# What the task asks
For each line below that includes the string "Beta", show the whole line.

# Data for review
_ _ _ _

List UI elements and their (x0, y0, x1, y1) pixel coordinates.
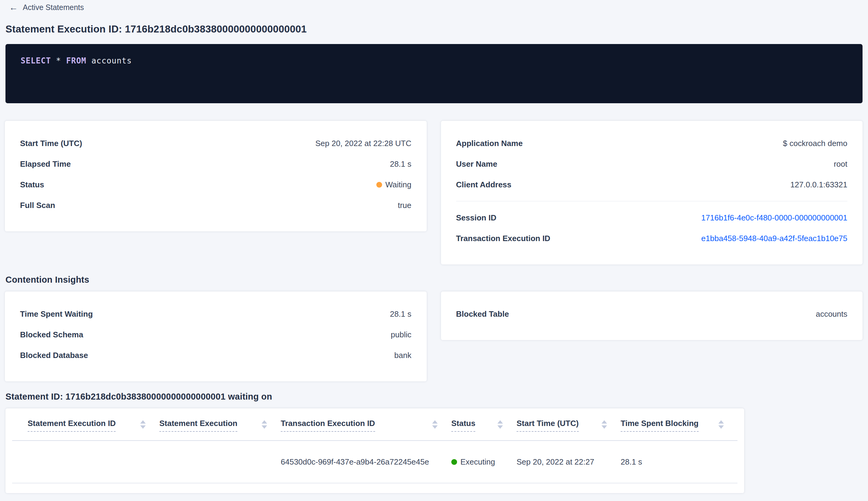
cell-transaction-execution-id: 64530d0c-969f-437e-a9b4-26a72245e45e (281, 457, 451, 467)
elapsed-time-row: Elapsed Time 28.1 s (20, 154, 412, 174)
time-spent-waiting-label: Time Spent Waiting (20, 309, 93, 319)
elapsed-time-label: Elapsed Time (20, 159, 71, 169)
sort-arrows-icon[interactable] (140, 420, 146, 429)
application-name-value: $ cockroach demo (783, 139, 847, 148)
status-waiting-dot-icon (376, 182, 382, 188)
table-bottom-spacer (12, 483, 738, 493)
status-waiting-text: Waiting (386, 180, 412, 190)
status-executing-text: Executing (460, 457, 495, 467)
contention-cards-row: Time Spent Waiting 28.1 s Blocked Schema… (5, 291, 862, 381)
blocked-table-label: Blocked Table (456, 309, 509, 319)
sort-arrows-icon[interactable] (432, 420, 438, 429)
blocked-table-row: Blocked Table accounts (456, 303, 848, 324)
sql-star: * (56, 56, 61, 65)
arrow-left-icon: ← (9, 3, 18, 12)
back-link-active-statements[interactable]: ← Active Statements (6, 3, 84, 12)
elapsed-time-value: 28.1 s (390, 159, 412, 169)
table-header-row: Statement Execution ID Statement Executi… (12, 408, 738, 441)
session-card: Application Name $ cockroach demo User N… (441, 121, 863, 265)
session-id-row: Session ID 1716b1f6-4e0c-f480-0000-00000… (456, 207, 848, 228)
cell-start-time: Sep 20, 2022 at 22:27 (517, 457, 621, 467)
blocked-database-label: Blocked Database (20, 351, 88, 360)
sort-arrows-icon[interactable] (262, 420, 267, 429)
sort-arrows-icon[interactable] (601, 420, 607, 429)
cell-time-spent-blocking: 28.1 s (621, 457, 738, 467)
column-header-statement-execution-id[interactable]: Statement Execution ID (28, 419, 159, 432)
client-address-label: Client Address (456, 180, 512, 190)
sort-arrows-icon[interactable] (497, 420, 503, 429)
sql-statement-text: SELECT * FROM accounts (21, 56, 132, 65)
contention-details-card: Time Spent Waiting 28.1 s Blocked Schema… (5, 291, 427, 381)
full-scan-row: Full Scan true (20, 195, 412, 216)
client-address-value: 127.0.0.1:63321 (790, 180, 847, 190)
statement-execution-details-page: ← Active Statements Statement Execution … (0, 0, 868, 493)
status-row: Status Waiting (20, 174, 412, 195)
client-address-row: Client Address 127.0.0.1:63321 (456, 174, 848, 195)
column-header-transaction-execution-id[interactable]: Transaction Execution ID (281, 419, 451, 432)
status-value: Waiting (376, 180, 412, 190)
user-name-row: User Name root (456, 154, 848, 174)
full-scan-label: Full Scan (20, 201, 55, 210)
status-executing-dot-icon (451, 459, 457, 465)
status-label: Status (20, 180, 44, 190)
column-header-status[interactable]: Status (451, 419, 517, 432)
blocked-schema-value: public (391, 330, 412, 340)
blocked-table-card: Blocked Table accounts (441, 291, 863, 340)
blocked-database-row: Blocked Database bank (20, 345, 412, 365)
blocked-schema-label: Blocked Schema (20, 330, 83, 340)
contention-insights-heading: Contention Insights (6, 275, 862, 285)
column-header-time-spent-blocking[interactable]: Time Spent Blocking (621, 419, 738, 432)
session-id-label: Session ID (456, 213, 497, 223)
sql-statement-box: SELECT * FROM accounts (6, 44, 862, 103)
application-name-row: Application Name $ cockroach demo (456, 133, 848, 154)
time-spent-waiting-row: Time Spent Waiting 28.1 s (20, 303, 412, 324)
start-time-row: Start Time (UTC) Sep 20, 2022 at 22:28 U… (20, 133, 412, 154)
cell-status: Executing (451, 457, 517, 467)
sql-table-name: accounts (91, 56, 132, 65)
user-name-value: root (834, 159, 847, 169)
application-name-label: Application Name (456, 139, 523, 148)
start-time-value: Sep 20, 2022 at 22:28 UTC (315, 139, 412, 148)
blocked-database-value: bank (394, 351, 411, 360)
column-header-start-time[interactable]: Start Time (UTC) (517, 419, 621, 432)
waiting-statements-table: Statement Execution ID Statement Executi… (6, 408, 744, 493)
start-time-label: Start Time (UTC) (20, 139, 82, 148)
sql-keyword-select: SELECT (21, 56, 51, 65)
time-spent-waiting-value: 28.1 s (390, 309, 412, 319)
user-name-label: User Name (456, 159, 497, 169)
transaction-execution-id-row: Transaction Execution ID e1bba458-5948-4… (456, 228, 848, 249)
blocked-table-value: accounts (816, 309, 847, 319)
table-row: 64530d0c-969f-437e-a9b4-26a72245e45e Exe… (12, 441, 738, 483)
waiting-on-heading: Statement ID: 1716b218dc0b38380000000000… (6, 392, 862, 402)
session-id-link[interactable]: 1716b1f6-4e0c-f480-0000-000000000001 (701, 213, 847, 223)
overview-card: Start Time (UTC) Sep 20, 2022 at 22:28 U… (5, 121, 427, 231)
back-link-label: Active Statements (23, 3, 84, 12)
overview-cards-row: Start Time (UTC) Sep 20, 2022 at 22:28 U… (5, 121, 862, 265)
page-title: Statement Execution ID: 1716b218dc0b3838… (6, 23, 862, 35)
blocked-schema-row: Blocked Schema public (20, 324, 412, 345)
sort-arrows-icon[interactable] (718, 420, 724, 429)
transaction-execution-id-label: Transaction Execution ID (456, 234, 551, 243)
transaction-execution-id-link[interactable]: e1bba458-5948-40a9-a42f-5feac1b10e75 (701, 234, 847, 243)
column-header-statement-execution[interactable]: Statement Execution (159, 419, 281, 432)
sql-keyword-from: FROM (66, 56, 87, 65)
full-scan-value: true (398, 201, 412, 210)
session-card-divider (456, 201, 848, 201)
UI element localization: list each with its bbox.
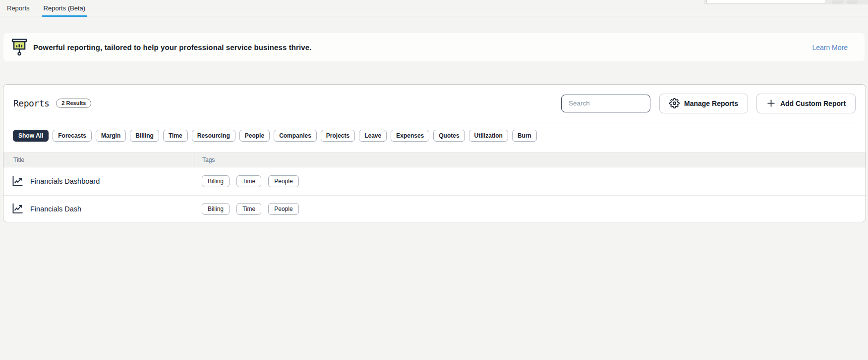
tag-pill: Time bbox=[236, 175, 261, 187]
tab-reports[interactable]: Reports bbox=[0, 0, 37, 16]
reports-panel: Reports 2 Results Manage Reports bbox=[3, 84, 866, 222]
report-title: Financials Dash bbox=[30, 205, 81, 213]
page-title: Reports bbox=[13, 98, 49, 108]
reports-table: Title Tags Financials Dashboard BillingT… bbox=[3, 153, 866, 222]
filter-chip-show-all[interactable]: Show All bbox=[13, 130, 49, 142]
presentation-chart-icon bbox=[11, 38, 27, 56]
filter-chip-resourcing[interactable]: Resourcing bbox=[192, 130, 235, 142]
table-row[interactable]: Financials Dashboard BillingTimePeople bbox=[3, 167, 866, 196]
learn-more-link[interactable]: Learn More bbox=[812, 44, 848, 51]
filter-chip-quotes[interactable]: Quotes bbox=[433, 130, 464, 142]
table-header: Title Tags bbox=[3, 153, 866, 167]
filter-chip-margin[interactable]: Margin bbox=[96, 130, 126, 142]
filter-chip-burn[interactable]: Burn bbox=[512, 130, 537, 142]
filter-chip-projects[interactable]: Projects bbox=[321, 130, 355, 142]
report-title-cell[interactable]: Financials Dashboard bbox=[3, 176, 193, 187]
add-custom-report-button[interactable]: Add Custom Report bbox=[756, 94, 856, 113]
column-header-title: Title bbox=[3, 156, 193, 163]
header-actions: Manage Reports Add Custom Report bbox=[561, 94, 856, 113]
search-input[interactable] bbox=[561, 95, 650, 112]
manage-reports-label: Manage Reports bbox=[684, 100, 738, 107]
results-count-badge: 2 Results bbox=[56, 99, 91, 108]
filter-chip-expenses[interactable]: Expenses bbox=[391, 130, 429, 142]
filter-chip-billing[interactable]: Billing bbox=[130, 130, 159, 142]
tag-pill: People bbox=[268, 203, 298, 215]
table-body: Financials Dashboard BillingTimePeople F… bbox=[3, 167, 866, 222]
table-row[interactable]: Financials Dash BillingTimePeople bbox=[3, 196, 866, 222]
add-custom-report-label: Add Custom Report bbox=[780, 100, 846, 107]
filter-chip-utilization[interactable]: Utilization bbox=[469, 130, 508, 142]
filter-chip-companies[interactable]: Companies bbox=[274, 130, 317, 142]
tag-pill: Time bbox=[236, 203, 261, 215]
tag-pill: People bbox=[268, 175, 298, 187]
column-header-tags: Tags bbox=[193, 153, 866, 167]
tag-pill: Billing bbox=[202, 203, 230, 215]
gear-icon bbox=[669, 98, 680, 108]
tab-bar: Reports Reports (Beta) bbox=[0, 0, 868, 16]
report-title: Financials Dashboard bbox=[30, 177, 100, 185]
banner-message: Powerful reporting, tailored to help you… bbox=[33, 43, 311, 51]
filter-chip-time[interactable]: Time bbox=[163, 130, 188, 142]
promo-banner: Powerful reporting, tailored to help you… bbox=[3, 33, 865, 61]
filter-chip-people[interactable]: People bbox=[239, 130, 270, 142]
report-tags-cell: BillingTimePeople bbox=[193, 175, 866, 187]
tag-pill: Billing bbox=[202, 175, 230, 187]
line-chart-icon bbox=[11, 203, 24, 214]
filter-chip-leave[interactable]: Leave bbox=[359, 130, 387, 142]
plus-icon bbox=[766, 99, 776, 108]
filter-chip-forecasts[interactable]: Forecasts bbox=[53, 130, 92, 142]
report-tags-cell: BillingTimePeople bbox=[193, 203, 866, 215]
panel-header: Reports 2 Results Manage Reports bbox=[3, 85, 866, 113]
filter-chips-row: Show AllForecastsMarginBillingTimeResour… bbox=[3, 122, 866, 142]
line-chart-icon bbox=[11, 176, 24, 187]
report-title-cell[interactable]: Financials Dash bbox=[3, 203, 193, 214]
manage-reports-button[interactable]: Manage Reports bbox=[659, 94, 748, 113]
tab-reports-beta[interactable]: Reports (Beta) bbox=[37, 0, 93, 16]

_ _ _ _

# Answer section
tab-bar: Reports Reports (Beta) bbox=[0, 0, 868, 16]
tab-reports-beta[interactable]: Reports (Beta) bbox=[37, 0, 93, 16]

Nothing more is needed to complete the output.